## Task goal:
Find the number of lines in these records where the word "Route" appears. Reply with that number and nothing more.

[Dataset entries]
Start of Block

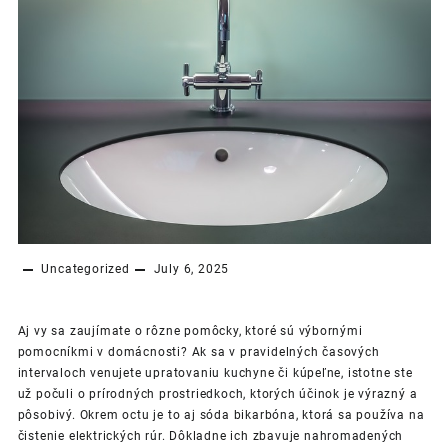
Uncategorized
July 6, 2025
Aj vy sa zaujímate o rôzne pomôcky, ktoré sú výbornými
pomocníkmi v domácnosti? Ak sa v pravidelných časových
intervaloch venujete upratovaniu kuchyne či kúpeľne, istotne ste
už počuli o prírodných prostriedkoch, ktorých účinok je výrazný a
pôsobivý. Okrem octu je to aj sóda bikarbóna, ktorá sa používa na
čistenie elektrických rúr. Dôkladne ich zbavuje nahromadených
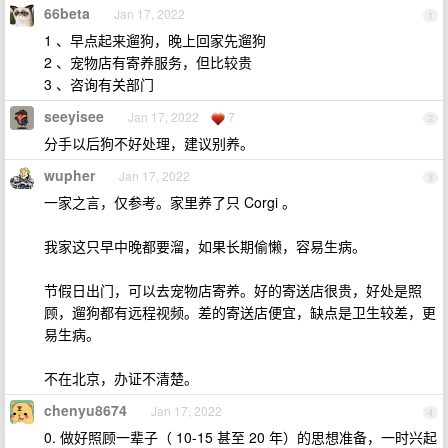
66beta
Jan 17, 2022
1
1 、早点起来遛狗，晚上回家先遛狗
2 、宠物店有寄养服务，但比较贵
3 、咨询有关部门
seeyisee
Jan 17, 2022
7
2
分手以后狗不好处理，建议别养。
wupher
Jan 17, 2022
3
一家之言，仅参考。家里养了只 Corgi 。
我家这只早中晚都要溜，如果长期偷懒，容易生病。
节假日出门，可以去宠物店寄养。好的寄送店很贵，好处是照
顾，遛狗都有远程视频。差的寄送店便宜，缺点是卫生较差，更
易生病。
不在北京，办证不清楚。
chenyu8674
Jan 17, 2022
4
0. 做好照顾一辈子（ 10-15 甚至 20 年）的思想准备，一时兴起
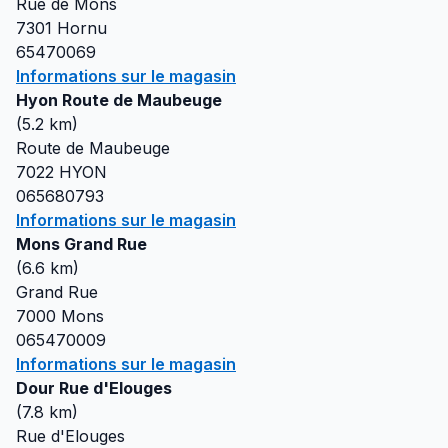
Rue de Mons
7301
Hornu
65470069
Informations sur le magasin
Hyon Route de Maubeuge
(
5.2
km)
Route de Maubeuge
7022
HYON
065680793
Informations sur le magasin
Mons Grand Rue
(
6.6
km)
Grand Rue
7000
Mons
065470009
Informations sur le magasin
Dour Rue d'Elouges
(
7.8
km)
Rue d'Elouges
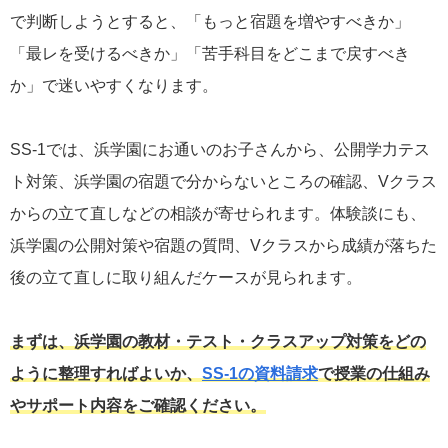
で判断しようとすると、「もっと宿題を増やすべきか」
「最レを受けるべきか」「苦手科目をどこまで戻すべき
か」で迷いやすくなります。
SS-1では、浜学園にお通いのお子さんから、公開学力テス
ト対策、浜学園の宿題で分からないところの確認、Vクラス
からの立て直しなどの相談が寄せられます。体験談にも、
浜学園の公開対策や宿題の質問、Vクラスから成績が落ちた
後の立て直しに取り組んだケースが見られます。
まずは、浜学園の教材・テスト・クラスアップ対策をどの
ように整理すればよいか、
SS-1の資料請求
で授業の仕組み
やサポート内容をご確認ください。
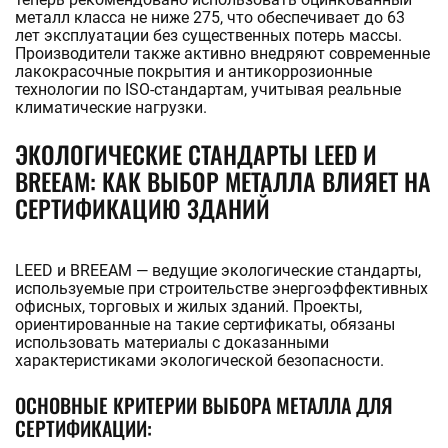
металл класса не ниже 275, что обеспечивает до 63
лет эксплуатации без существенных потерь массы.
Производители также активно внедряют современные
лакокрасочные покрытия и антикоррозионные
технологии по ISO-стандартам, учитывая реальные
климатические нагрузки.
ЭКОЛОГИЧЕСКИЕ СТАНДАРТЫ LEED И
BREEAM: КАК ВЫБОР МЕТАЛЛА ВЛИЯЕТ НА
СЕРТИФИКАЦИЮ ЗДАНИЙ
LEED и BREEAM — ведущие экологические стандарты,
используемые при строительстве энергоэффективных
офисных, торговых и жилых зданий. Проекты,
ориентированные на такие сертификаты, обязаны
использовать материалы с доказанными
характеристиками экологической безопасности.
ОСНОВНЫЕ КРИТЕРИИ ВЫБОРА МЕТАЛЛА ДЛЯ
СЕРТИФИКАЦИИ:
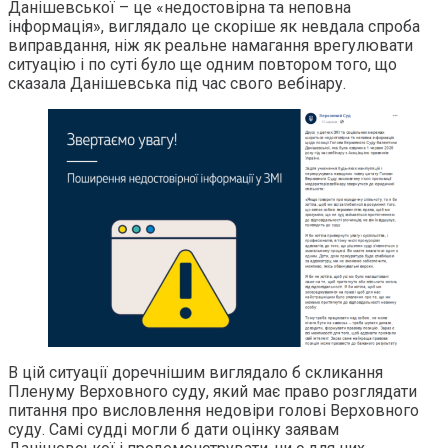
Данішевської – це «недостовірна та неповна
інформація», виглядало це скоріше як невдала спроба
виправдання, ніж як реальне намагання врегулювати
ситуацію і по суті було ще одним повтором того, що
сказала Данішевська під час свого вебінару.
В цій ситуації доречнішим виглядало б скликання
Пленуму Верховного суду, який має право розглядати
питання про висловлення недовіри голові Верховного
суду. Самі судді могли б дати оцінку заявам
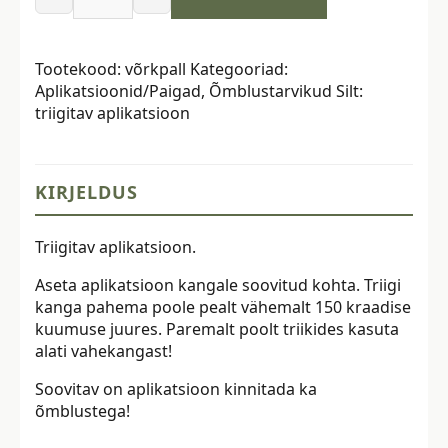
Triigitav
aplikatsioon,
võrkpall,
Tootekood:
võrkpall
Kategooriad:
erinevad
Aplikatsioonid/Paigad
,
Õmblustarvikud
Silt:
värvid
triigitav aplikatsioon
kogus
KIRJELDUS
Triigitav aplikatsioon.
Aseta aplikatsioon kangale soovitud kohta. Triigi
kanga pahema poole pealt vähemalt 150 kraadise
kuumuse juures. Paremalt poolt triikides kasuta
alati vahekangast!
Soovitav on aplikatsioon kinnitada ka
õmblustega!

End of Block
Start of Block

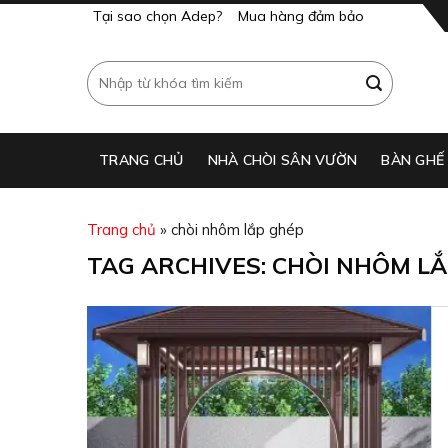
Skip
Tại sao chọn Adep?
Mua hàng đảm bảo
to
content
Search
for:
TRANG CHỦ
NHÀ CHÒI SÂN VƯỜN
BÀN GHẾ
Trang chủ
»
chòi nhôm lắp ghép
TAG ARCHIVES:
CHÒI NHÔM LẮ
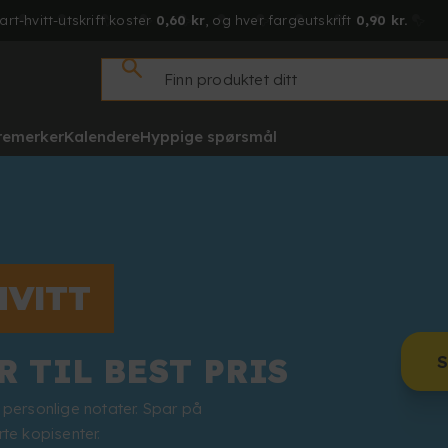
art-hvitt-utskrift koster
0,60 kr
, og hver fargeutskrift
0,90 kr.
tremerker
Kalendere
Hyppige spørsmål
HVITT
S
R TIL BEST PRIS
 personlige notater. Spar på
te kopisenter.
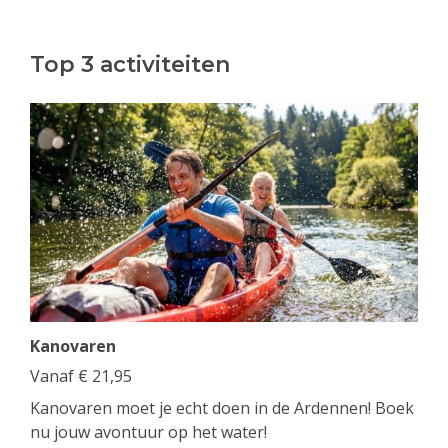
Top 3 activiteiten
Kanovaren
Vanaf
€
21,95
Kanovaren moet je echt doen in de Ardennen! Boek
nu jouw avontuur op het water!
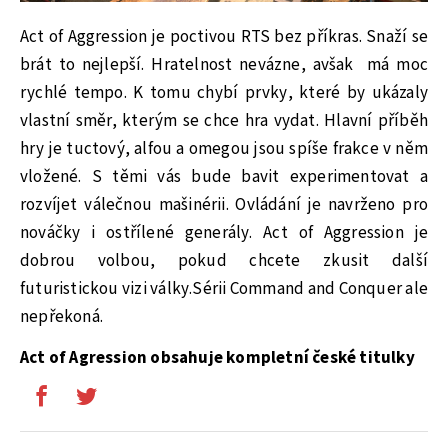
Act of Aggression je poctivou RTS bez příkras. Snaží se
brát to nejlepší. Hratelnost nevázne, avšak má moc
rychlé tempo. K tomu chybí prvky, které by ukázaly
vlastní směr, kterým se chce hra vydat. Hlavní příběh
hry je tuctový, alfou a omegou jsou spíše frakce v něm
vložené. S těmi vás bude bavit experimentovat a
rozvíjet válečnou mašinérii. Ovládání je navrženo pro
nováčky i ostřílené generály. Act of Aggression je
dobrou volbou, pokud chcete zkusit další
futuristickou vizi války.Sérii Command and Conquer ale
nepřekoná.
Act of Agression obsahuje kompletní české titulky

End of Block

## Solved exercise:
2